Recidiva reiterata: no alla prevalenza delle attenuanti generiche (Cass. pen. Sez. IV n. 9453 del 07.03.2025)
Principi di diritto (Massima)
Il divieto di prevalenza delle circostanze attenuanti generiche sulla recidiva reiterata di cui all’art. 99, comma 4, cod. pen., posto dall’art. 69, comma 4, cod. pen., costituisce una deroga all’ordinaria disciplina del bilanciamento e non trasmoda in manifesta irragionevolezza o arbitrio. La declaratoria di illegittimità costituzionale dell’art. 69, comma 4, cod. pen. ne ha travolto la sola parte relativa ai delitti puniti con la pena edittale dell’ergastolo. Nei reati diversi da questi ultimi il divieto continua a operare, con la conseguenza che le attenuanti generiche non possono essere dichiarate prevalenti sulla recidiva reiterata.
Il Fatto
Il difensore dell’imputato ricorre per cassazione avverso la sentenza della Corte di appello di Catania che, confermando la condanna pronunciata dal locale Tribunale, aveva ritenuto la sussistenza del reato di tentato furto aggravato di cui agli artt. 56, 110, 624 e 625, comma 1, nn. 5 e 7, cod. pen.
Con un unico motivo il ricorrente deduce violazione di legge e vizio della motivazione sul giudizio di bilanciamento: la Corte territoriale avrebbe negato la prevalenza delle attenuanti generiche sulle aggravanti contestate e sulla recidiva, disattendendo la sentenza n. 94 del 2023 della Corte costituzionale, che ha dichiarato illegittimo l’art. 69, comma 4, cod. pen.
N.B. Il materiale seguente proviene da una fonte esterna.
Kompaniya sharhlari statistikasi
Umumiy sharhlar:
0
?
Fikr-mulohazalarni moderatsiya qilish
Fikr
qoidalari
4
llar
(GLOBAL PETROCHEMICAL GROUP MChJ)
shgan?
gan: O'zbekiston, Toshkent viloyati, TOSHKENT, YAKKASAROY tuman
La Motivazione della Corte
La Suprema Corte dichiara il ricorso inammissibile perché manifestamente infondato. Il passaggio centrale riguarda la portata della pronuncia di illegittimità costituzionale invocata dal ricorrente. Secondo la Corte territoriale, l’art. 69, comma 4, cod. pen. impone al giudice un espresso divieto di prevalenza delle attenuanti generiche sulla recidiva reiterata di cui all’art. 99, comma 4, cod. pen.
La Consulta è intervenuta sulla medesima disposizione limitatamente ai delitti puniti con la pena edittale dell’ergastolo. Tale pronuncia, osserva la Corte, non spiega quindi alcun effetto sul reato ascritto all’imputato, estraneo a quella categoria. Il divieto di prevalenza resta pertanto pienamente operante nel caso concreto.
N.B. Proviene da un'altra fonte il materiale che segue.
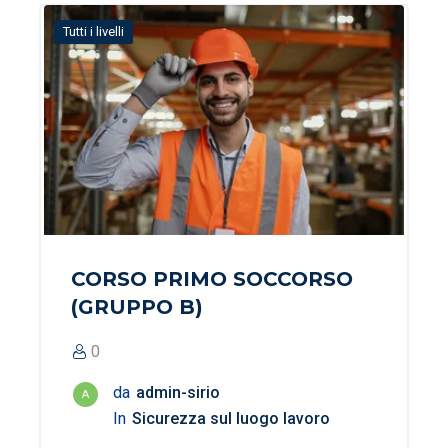
Tutti i livelli
CORSO PRIMO SOCCORSO
(GRUPPO B)
0
da
admin-sirio
A
In
Sicurezza sul luogo lavoro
La Suprema Corte ricorda di essere già stata investita della questione di legittimità costituzionale dell’art. 69, comma 4, cod. pen. per contrasto con gli artt. 3, 25 e 27 Cost., nella parte in cui prevede il divieto di prevalenza delle attenuanti generiche sulla recidiva reiterata. La questione è stata ritenuta manifestamente infondata.
La disposizione, argomenta la Corte, è una norma derogatoria all’ordinaria disciplina del bilanciamento e non trasmoda nella manifesta irragionevolezza o nell’arbitrio. Essa si riferisce a un’attenuante comune, che non ha la funzione di correggere la sproporzione del trattamento sanzionatorio, ma di valorizzare in misura contenuta la componente soggettiva del reato, qualificata dalla plurima ricaduta del reo in condotte trasgressive di precetti penalmente sanzionati. Nel percorso argomentativo la Corte richiama i precedenti Sez. 3, n. 29723 del 22/05/2024 e Sez. 6, n. 16487 del 23/03/2017.
Alla declaratoria di inammissibilità conseguono la condanna del ricorrente al pagamento delle spese processuali e della somma di euro tremila in favore della Cassa delle ammende.